Meine Frau und ich beabsichtigen, in absehbarer Zeit ein Haus zu kaufen und dafür Bausparverträge einzusetzen. Ich besitze einen Bausparvertrag bei Bank A bei dem nahezu 50% eingezahlt sind (Mindestsparzeit ist schon erfüllt). Meine Frau hat einen Bausparvertrag bei Bank B mit einer deutlich höheren Bausparsumme (3,5 mal soviel), bei dem aber erst 15% eingezahlt sind (Mindestsparzeit ist fast erfüllt) mit in die Ehe gebracht, der inzwischen auf uns beide läuft. Die Guthabenzinsen bei meinem Vertrag sind deutlich besser und nicht weit entfernt von Zinsen bei Tagesgeldkonten.

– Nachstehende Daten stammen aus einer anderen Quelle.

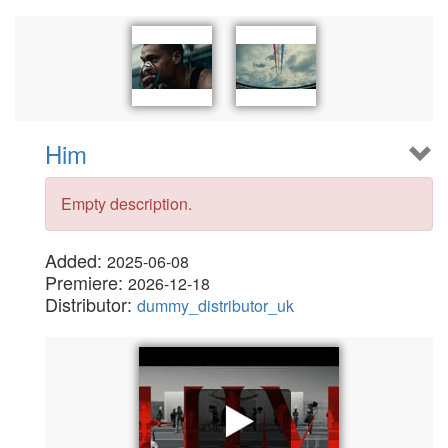
Him
Empty description.
Added:
2025-06-08
Premiere:
2026-12-18
Distributor:
dummy_distributor_uk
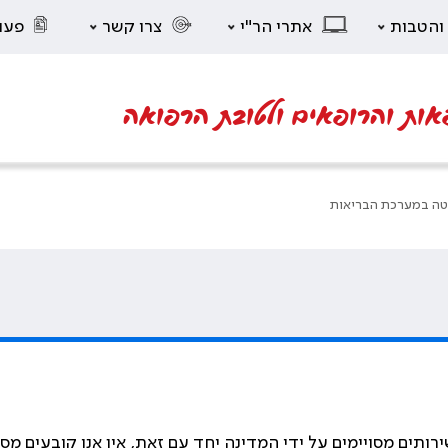
 והטבות
אתרי הר"י
צרו קשר
פעו
אות והרופאים ולטובת הרפואה
ה במערכת הבריאות
רותים מסויימים על ידי המדינה יחד עם זאת, אין אנו קובעים מסמר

Ich habe jetzt etwas Geld über, dass ich auf einen der Verträge einzahlen möchte. Aus den folgenden Gründen beabsichtige ich, das Geld auf meinen Vertrag einzuzahlen:
- Die Guthabenzinsen sind höher.
- Ich verstehe es so, dass wir für den Fall, dass wir beim Hauskauf bei beiden Banken die Bauspardarlehen in Anspruch nehmen, auch für beide Banken eine Grundschuld bestellen müssten (also auch zweimal Notargebühren etc. zahlen). Wenn ich das Geld auf meine Vertrag einzahle, wäre die Bausparsumme dort aber zu 80% - 90% eingezahlt, so dass es sich aufgrund dieser Zusatzkosten wohl gar nicht mehr lohnen würde, das Darlehen in Anspruch zu nehmen.
Liege ich damit richtig oder habe ich etwas falsch verstanden oder übersehen?